Мне становится жарко под одеялом, и я сбрасываю его ногами, отталкивая в сторону. И вообще, стоило бы окно открыть на форточку.
Не знаю, когда, но я всё-таки уплыла в сон. Потому что когда Богатырёва шумно вваливается в гостиную, сбросив пакеты и какие-то свёртки ватмана на пол, я выныриваю из вязкой дрёмы.
— Дрыхнешь, Рудик? Давай просыпайся! — она нагло трясёт меня за плечи.
От Юльки пахнет осенью и прохладой, и мне так хочется заползти в кокон из одеяла и продолжить пребывать в дремотной неге.
— Ты нафига окно раззяпила? Холодина теперь, бррр!
Звук захлопнувшегося окна отдаёт барабаном в ушах, выбивая из меня остатки сна.
— Нинок, смотри, что мне твой ухажёр сегодня подкинул.
— Мой ухажёр?
— Ой, да ладно тебе, — отмахивается Богатырёва. — Ты же прекрасно всё поняла.
Юлька меня уже, откровенно говоря, достала. Никакой Ларинцев мне не ухажёр, но говорить об этом Богатырёвой абсолютно бесполезно.
Я подтягиваюсь на диване, сминая одеяло, и пытаюсь сконцентрироваться на каких-то ярких бумажках.

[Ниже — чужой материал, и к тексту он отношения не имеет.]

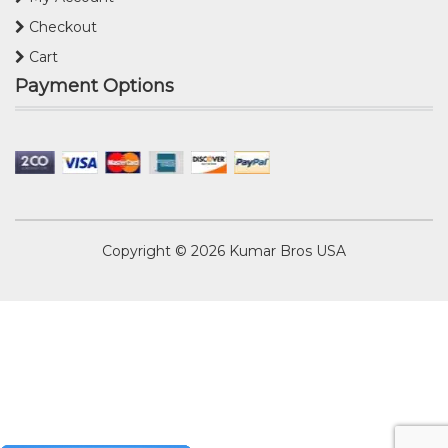
Checkout
Cart
Payment Options
Copyright © 2026
Kumar Bros USA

Хлопаю сонными глазами, рассматривая два больших флаера. На гладких глянцевых билетах изображены несколько танцоров, одетых в чёрное. Их тела замысловато переплетены, а сбоку у высокого микрофона — солист какой-то группы. Его лицо раскрашено, чёрная одежда местами разорвана, волосы взлохмачены и прикрывают один глаз. Кислотно-салатовый фон листовки резко контрастирует с изображёнными на нём фигурами, а яркие буквы гласят: «Crazy Friday» в «Ампер».
— Классно, — говорю безэмоционально. — Это что?

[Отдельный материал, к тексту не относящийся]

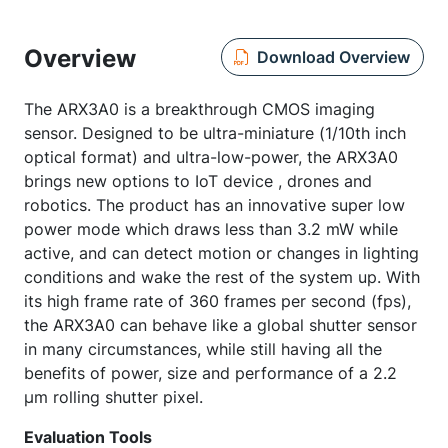
Overview
Download Overview
The ARX3A0 is a breakthrough CMOS imaging
sensor. Designed to be ultra-miniature (1/10th inch
optical format) and ultra-low-power, the ARX3A0
brings new options to IoT device , drones and
robotics. The product has an innovative super low
power mode which draws less than 3.2 mW while
active, and can detect motion or changes in lighting
conditions and wake the rest of the system up. With
its high frame rate of 360 frames per second (fps),
the ARX3A0 can behave like a global shutter sensor
in many circumstances, while still having all the
benefits of power, size and performance of a 2.2
µm rolling shutter pixel.
Evaluation Tools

— Как что?! — Юлька ошалело уставляется на меня как на сумасшедшую. — Это билеты на бесплатный вход в клуб! Рудик, просыпайся давай, говорю. Твой Макс мне сегодня их передал в универе, когда мы пересеклись в столовке.
— Он не мой.
— Короче, я пойду перекушу, а ты поднимай свой тощий танцевальный зад с дивана и тащись в ванную. И выбирай шмот.
— Никуда я не пойду, — снова забираюсь с головой под одеяло, надёжно ухватившись за край изнутри.
Продолжаю крепко держать одеяло, зная Богатырёву, но в гостиной становится подозрительно тихо. Проходит минута, две. И когда я уже из-за нехватки воздуха собираюсь выбраться, под одеяло ко мне прямо к мягкому месту залетает что-то очень холодное. Взвившись в секунду от неожиданного вторжения, я путаюсь в одеяле и валюсь кулем на пол под взрывной хохот Богатырёвой.